-- Data for review follows --
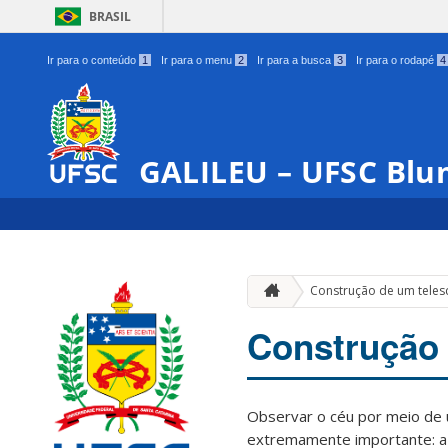
BRASIL
Ir para o conteúdo
1
Ir para o menu
2
Ir para a busca
3
Ir para o rodapé
4
GALILEU – UFSC Bl
Construção de um tele
Construção 
Observar o céu por meio de 
extremamente importante: a 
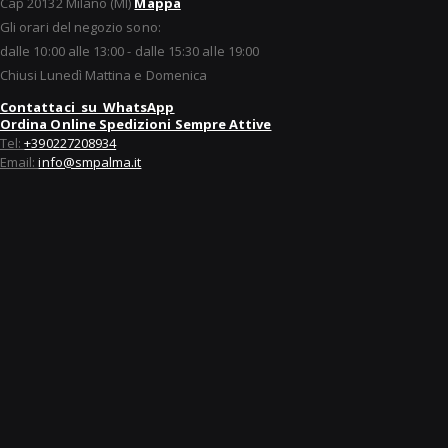
Cap 20132 Milano (MI)
Mappa
Gli orari del negozio sono:
dalle 10:00 alle 13:00 - dalle 15:30 alle 19:00
Chiusi Lunedì Mattina e Domenica
Contattaci su WhatsApp
Ordina Online Spedizioni Sempre Attive
Tel:
+390227208934
Email:
info@smpalma.it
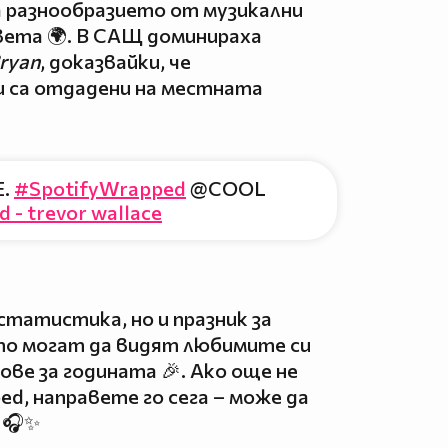
а разнообразието от музикални
вета 🌍. В САЩ доминираха
ryan
, доказвайки, че
 са отдадени на местната
E.
#SpotifyWrapped
@COOL
d - trevor wallace
 статистика, но и празник за
то могат да видят любимите си
ове за годината 🎉. Ако още не
d, направете го сега – може да
 🎧✨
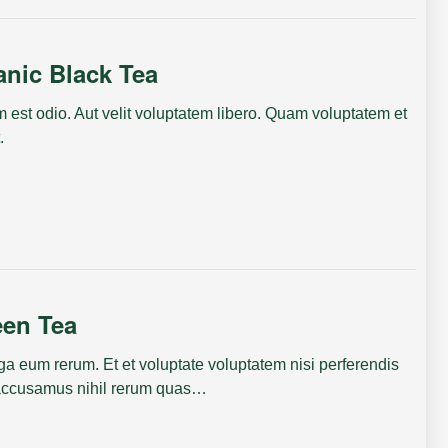
nic Black Tea
m est odio. Aut velit voluptatem libero. Quam voluptatem et
.
een Tea
ga eum rerum. Et et voluptate voluptatem nisi perferendis
o accusamus nihil rerum quas…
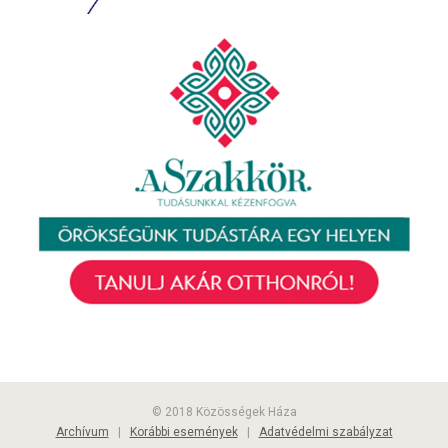
© 2018 Közösségek Háza
Archívum
|
Korábbi események
|
Adatvédelmi szabályzat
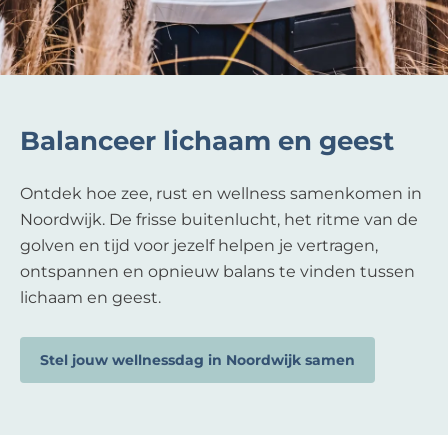
Balanceer lichaam en geest
Ontdek hoe zee, rust en wellness samenkomen in
Noordwijk. De frisse buitenlucht, het ritme van de
golven en tijd voor jezelf helpen je vertragen,
ontspannen en opnieuw balans te vinden tussen
lichaam en geest.
Stel jouw wellnessdag in Noordwijk samen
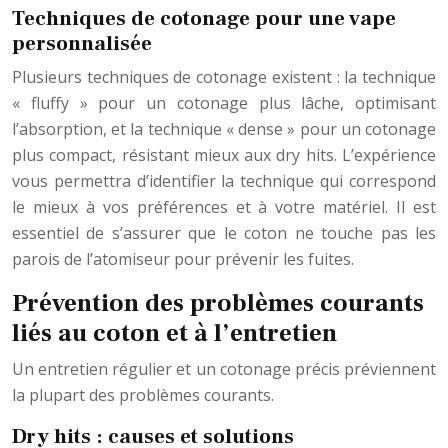
Techniques de cotonage pour une vape
personnalisée
Plusieurs techniques de cotonage existent : la technique
« fluffy » pour un cotonage plus lâche, optimisant
l’absorption, et la technique « dense » pour un cotonage
plus compact, résistant mieux aux dry hits. L’expérience
vous permettra d’identifier la technique qui correspond
le mieux à vos préférences et à votre matériel. Il est
essentiel de s’assurer que le coton ne touche pas les
parois de l’atomiseur pour prévenir les fuites.
Prévention des problèmes courants
liés au coton et à l’entretien
Un entretien régulier et un cotonage précis préviennent
la plupart des problèmes courants.
Dry hits : causes et solutions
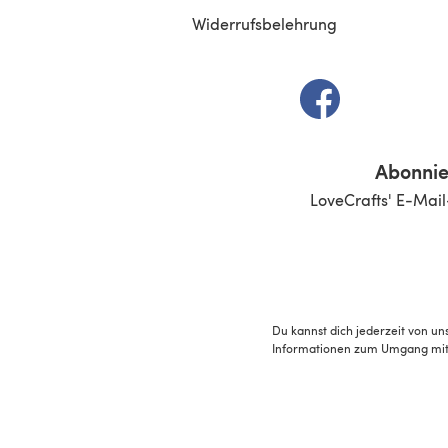
Widerrufsbelehrung
(öffnet sich in e
Abonnie
LoveCrafts' E-Mail
Du kannst dich jederzeit von un
Informationen zum Umgang mit 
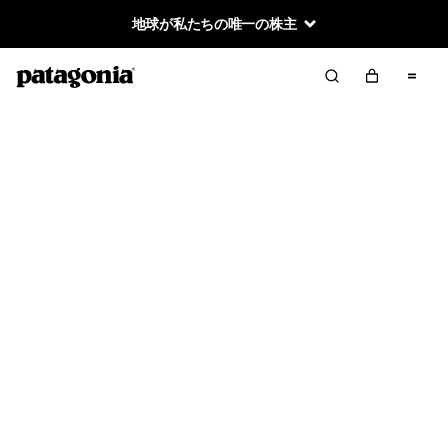
地球が私たちの唯一の株主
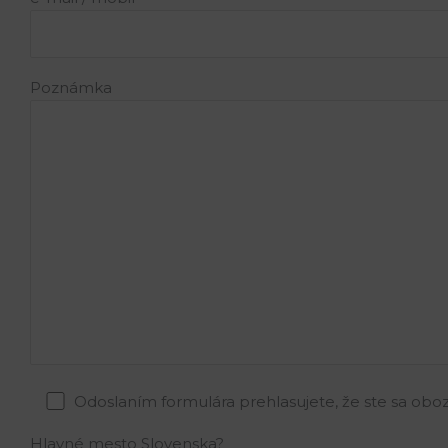
Poznámka
Odoslaním formulára prehlasujete, že ste sa oboz
Hlavné mesto Slovenska?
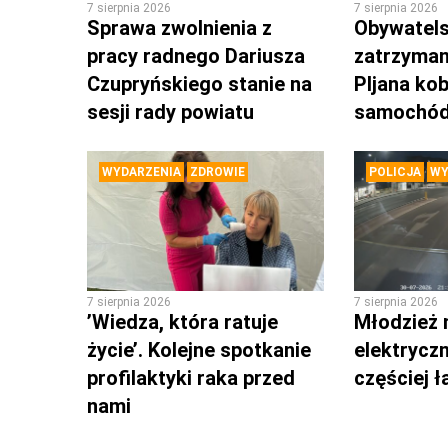
7 sierpnia 2026
7 sierpnia 2026
Sprawa zwolnienia z
Obywatels
pracy radnego Dariusza
zatrzyman
Czupryńskiego stanie na
PIjana kob
sesji rady powiatu
samochó
WYDARZENIA
ZDROWIE
POLICJA
WY
7 sierpnia 2026
7 sierpnia 2026
’Wiedza, która ratuje
Młodzież 
życie’. Kolejne spotkanie
elektrycz
profilaktyki raka przed
częściej 
nami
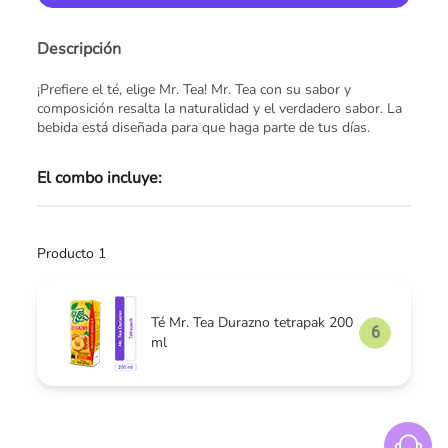
Descripción
¡Prefiere el té, elige Mr. Tea! Mr. Tea con su sabor y
composición resalta la naturalidad y el verdadero sabor. La
bebida está diseñada para que haga parte de tus días.
El combo incluye:
Producto 1
Té Mr. Tea Durazno tetrapak 200
ml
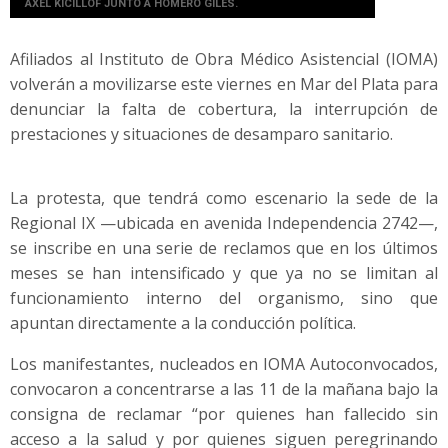
AXEL KICILLOF JUNTO A HOMERO GILES.
Afiliados al Instituto de Obra Médico Asistencial (IOMA)
volverán a movilizarse este viernes en Mar del Plata para
denunciar la falta de cobertura, la interrupción de
prestaciones y situaciones de desamparo sanitario.
La protesta, que tendrá como escenario la sede de la
Regional IX —ubicada en avenida Independencia 2742—,
se inscribe en una serie de reclamos que en los últimos
meses se han intensificado y que ya no se limitan al
funcionamiento interno del organismo, sino que
apuntan directamente a la conducción política.
Los manifestantes, nucleados en IOMA Autoconvocados,
convocaron a concentrarse a las 11 de la mañana bajo la
consigna de reclamar “por quienes han fallecido sin
acceso a la salud y por quienes siguen peregrinando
-- Data for review concluded --
■ Required work ■
Show the lines of the entries that include the string "mieux", copying each in full.

■ The completed task ■
plus compact, résistant mieux aux dry hits. L’expérience
le mieux à vos préférences et à votre matériel. Il est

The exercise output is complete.